Он понимает по-болгарски!
— Как е името на вашия баща?
— Не разбирай.
— Как зовут твоего отца? — повторил Морис тот же вопрос по-немецки.
— Не знаю.
— Как зовут твою мать?
— Не знаю.
— Къде живеят те?
— Не зная.
— Где они живут? — переспросил Морис по-немецки.
Но Томас ответил то же:
— Я не знаю.
— Какъв е вашият адрес? — слегка запинаясь, прочитал Морис по бумажке.
Томас молчал.
— Защо мълчите? Отговорете! — вмешался болгарин, забыв или не зная, что спящий Томас сейчас слышит лишь голос гипнотизера.
Конечно, Томас ему не ответил.
Морис начал перечислять по бумажке названия разных болгарских городов и селений, все время вопрошающе поглядывая на Томаса. Тот внимательно слушал, наморщив лоб и шевеля губами, и вдруг сказал:
— Не разбирай. Говорете по-бавно.
Морис повернулся к врачу-болгарину.
— Он сказал: «Не понимаю, говорите медленнее»! — возбужденно воскликнул тот. — Вы не ошиблись, коллега, он знает болгарский.
Какой это был волнующий момент!
Морис продолжал задавать вопросы то по-немецки, то по-болгарски, советуясь с консультантом.
— Где твой дом? Как зовут твоих родителей?
Но Томас отвечал все то же:
— Не зная.
— Далеко ли твой дом от школы?
— Не разбирам.
— Где ты родился? — перешел Морис снова на немецкий.
— Не знаю.
— Ты родился в Швейцарии?
— Нет. Где это?
— Ты не знаешь, где Швейцария?
— Нет. Мы еще не учили.
Мы опять все переглянулись. А Морис настойчиво продолжал:
— Ты жил в городе?
— Нет.
— Значит, ты жил в деревне?
— Да.
— Где?
— Не знаю.
— Есть ли у тебя братья?
— Нет.
— А сестры есть?
— Нет, — тихо ответил Томас после долгой паузы.
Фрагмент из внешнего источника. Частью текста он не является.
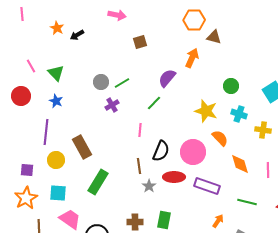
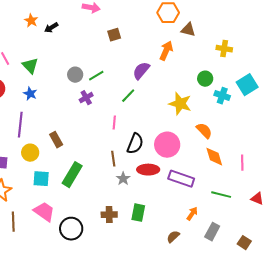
cyan cross: (239, 114) -> (222, 96), moved
yellow cross: (263, 130) -> (224, 49), moved
orange semicircle: (220, 138) -> (204, 131), moved
brown rectangle: (82, 147) -> (56, 140), size x0.7
cyan square: (58, 193) -> (41, 179), moved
— Надо кончать, — сказал Морис, осторожно вытирая пот, выступивший на лбу и щеках Томаса. — Он устал.
— Поразительный эксперимент! — воскликнул болгарин, пожимая ему руку. — Поздравляю вас, коллега. Никаких сомнений: он родился в Болгарии! Вы нашли ему родину.
— Спасибо. Но почему он помнит так мало болгарских слов? — задумчиво проговорил Морис, вглядываясь в лицо спящего Томаса. — То и дело твердит: «Не понимаю»…
— Не удивительно, коллега, ведь столько лет прошло.
— Все-таки непонятно, — покачал головой Морис. — И почему упрямо уверяет, будто его зовут Томасом? Совершенно не болгарское имя. — Он посмотрел на врача и спросил: — А не скрывает ли он что-то? Вам не кажется? Словно не хочет отвечать по-болгарски? У вас нет такого ощущения? — повернулся он к нам с Гансом.